4

I have a function that reads a large .txt file, line by line.

As parameter I give to the function the line index from where it should start reading in file.

First I call the function with 0 so that it will begin from the start. At the end I call again the function with a new parameter, but when it reenters in the function the fresh sent index (which is different now) is still 0 in the for statement. :(

from __future__ import print_function
import os
import sys

file = open("file.txt").read().splitlines()

for i, line in enumerate(file):
    if file[i] == "@@@TC_FIN@@@":
        fin = i;
        #print (fin)

def AssembleTC(index):

   while index < fin:

       for index, line in enumerate(file):
           if "@@@ ID:" in line:
               print(file[index+1])
               break

       for index, line in enumerate(file):
           if file[index] == "@@@TC_FIN@@@":
               recursive = index;
               #print (recursive)
               break

       AssembleTC(recursive+1)

AssembleTC(0)

It is vital for me to keep the present for statement with file[index] access procedure. I've read that I could skip lines with something like file.next() but it doesn't work.

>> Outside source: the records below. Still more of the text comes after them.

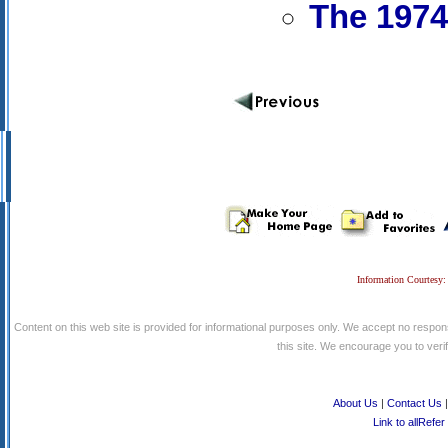
The 1974
Information Courtesy:
Content on this web site is provided for informational purposes only. We accept no respons
this site. We encourage you to verify
About Us
|
Contact Us
Link to allRefer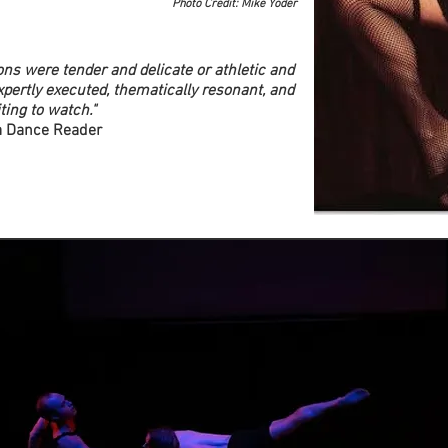
Photo Credit: Mike Yoder
ions were tender and delicate or athletic and
xpertly executed, thematically resonant, and
ting to watch."
a Dance Reader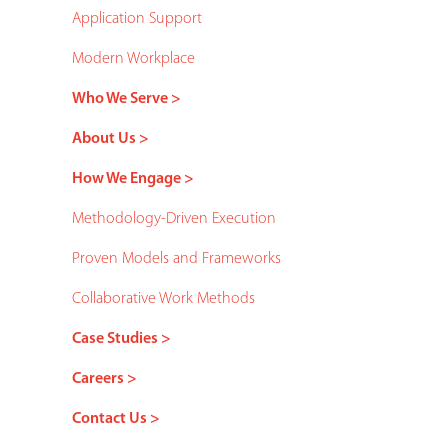
Application Support
Modern Workplace
Who We Serve >
About Us >
How We Engage >
Methodology-Driven Execution
Proven Models and Frameworks
Collaborative Work Methods
Case Studies >
Careers >
Contact Us >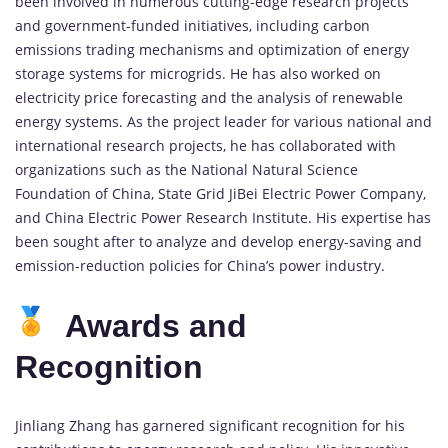
been involved in numerous cutting-edge research projects
and government-funded initiatives, including carbon
emissions trading mechanisms and optimization of energy
storage systems for microgrids. He has also worked on
electricity price forecasting and the analysis of renewable
energy systems. As the project leader for various national and
international research projects, he has collaborated with
organizations such as the National Natural Science
Foundation of China, State Grid JiBei Electric Power Company,
and China Electric Power Research Institute. His expertise has
been sought after to analyze and develop energy-saving and
emission-reduction policies for China’s power industry.
Awards and
Recognition
Jinliang Zhang has garnered significant recognition for his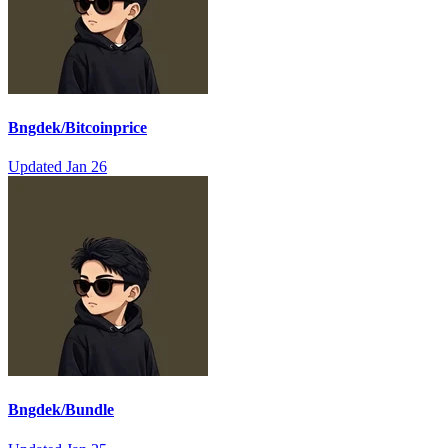
Bngdek/Bitcoinprice
Updated
Jan 26
Bngdek/Bundle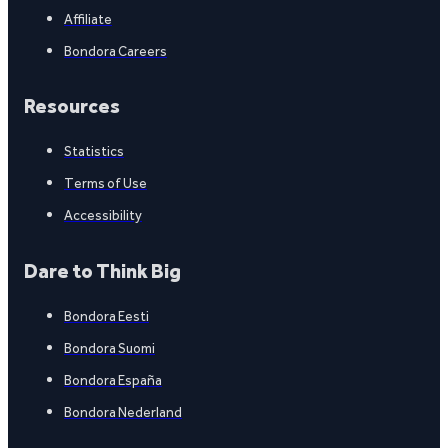
Affiliate
Bondora Careers
Resources
Statistics
Terms of Use
Accessibility
Dare to Think Big
Bondora Eesti
Bondora Suomi
Bondora España
Bondora Nederland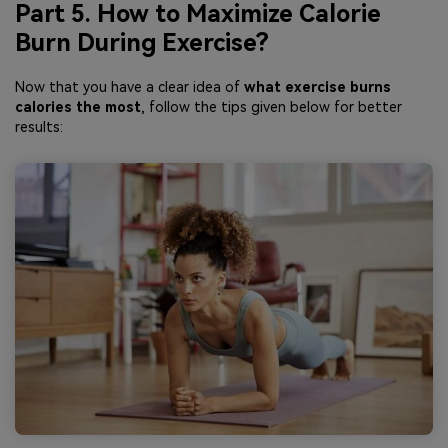
Part 5. How to Maximize Calorie
Burn During Exercise?
Now that you have a clear idea of
what exercise burns
calories the most
, follow the tips given below for better
results: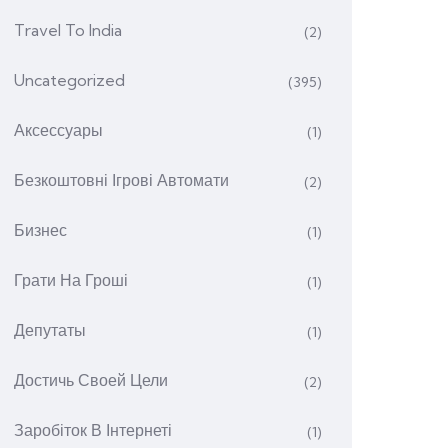
Travel To India
(2)
Uncategorized
(395)
Аксессуары
(1)
Безкоштовні Ігрові Автомати
(2)
Бизнес
(1)
Грати На Гроші
(1)
Депутаты
(1)
Достичь Своей Цели
(2)
Заробіток В Інтернеті
(1)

Is there any way to skip the number of lines that I want or simply to start the new reading from the updated index? Python 2.7.13 - Thank you!

Marko
  • 407
  • 1
  • 7
  • 19
  • What are you trying to do to this poor file? Can you explain the desired result? – TemporalWolf Mar 22 '17 at 22:56
  • Are the lines a fixed size (in bytes/characters)? If so, you can use [`file.seek()`](https://docs.python.org/2.7/library/stdtypes.html#file.seek) to move the file object's current position. If not, you're plumb out of luck. You have to call `file.next()` to advance the iterator, or call `file.readline()` and discard the output until you get to the line you want. Note that the last two options consume the iterator, meaning you have to capture the skipped lines if you plan to need them later. – Matthew Cole Mar 22 '17 at 23:00
  • `for index, line in enumerate(file):` starts enumeration from the beginning of the list in `file` every time you do it. – tdelaney Mar 22 '17 at 23:01
  • It seems like you want to locate `"@@@ ID:"` as long as it appears before `"@@@TC_FIN@@@"`. Is that true? Do you want to do that multiple times? – tdelaney Mar 22 '17 at 23:03
  • Once passed the lines I don't need them anymore. So when I call the function again it's ok to not being able to access the previous lines. The code is just a sample. I have a big file with similar structures in it and I have to manipulate the structures content, one structure on one function call. – Marko Mar 22 '17 at 23:03
  • Also, don't forget to [`file.close()`](https://docs.python.org/2.7/library/stdtypes.html#file.close) the file object when you're done or else you risk corrupting the file. – Matthew Cole Mar 22 '17 at 23:03
  • 1
    @MatthewCole I don't think he'll corrupt a read only file. – tdelaney Mar 22 '17 at 23:04
  • tdelaney Like I said before, I have multiple identifications to make, then copy some of the content from between two tags and so on. But all the time the @@@TC_FIN@@@ will be the end of the analysed structure and the right index for the next function call. – Marko Mar 22 '17 at 23:05
  • @tdelaney, perhaps not. But there are a lot of [other good reasons](http://stackoverflow.com/questions/7395542/is-explicitly-closing-files-important) not to leave an open file object lying around too, so I'd say the advice stands. – Matthew Cole Mar 22 '17 at 23:06
  • @MatthewCole file.seek() seems ok, because, like I explained before, I wanna always locate the index of the same thing (@@@TC_FIN@@@). But after I locate it, could I give the found location to the FOR so that he will start from there? – Marko Mar 22 '17 at 23:10
  • @Marko: if you check the link to the Python2 documentation that I gave, you'll see that the first argument is `offset`... but it doesn't make it explicitly clear that the offset is measured in bytes, not lines, the same as `file.read(size)` expects a size in bytes. If your lines aren't equally sized in bytes, you won't be able to calculate how many bytes to advance to skip to the correct line. If they are equally sized in bytes, file.seek(num_lines * line_size) moves to num_lines from the start of the file. – Matthew Cole Mar 22 '17 at 23:15
  • I have a new idea. What if after a function call I would delete the file content to the line that I need? After that it would be perfect if the analysis would start from index=0, because the file will be a new one without the previous processed data. Is there any way to delete and update the file without being necessary to indicate to file open that the .txt was changed? – Marko Mar 22 '17 at 23:36
  • Thank you guys for all your comments! It was a useful conversation! – Marko Mar 23 '17 at 14:03

2 Answers2

2

Its a large text file so I think it would be worth revisiting the idea of reading it line by line. File objects keep track of where they are in the file and so they can be restarted inside for loops for additional processing. Generators use yield to pass results back to callers and are a good way to encapsulate functionality.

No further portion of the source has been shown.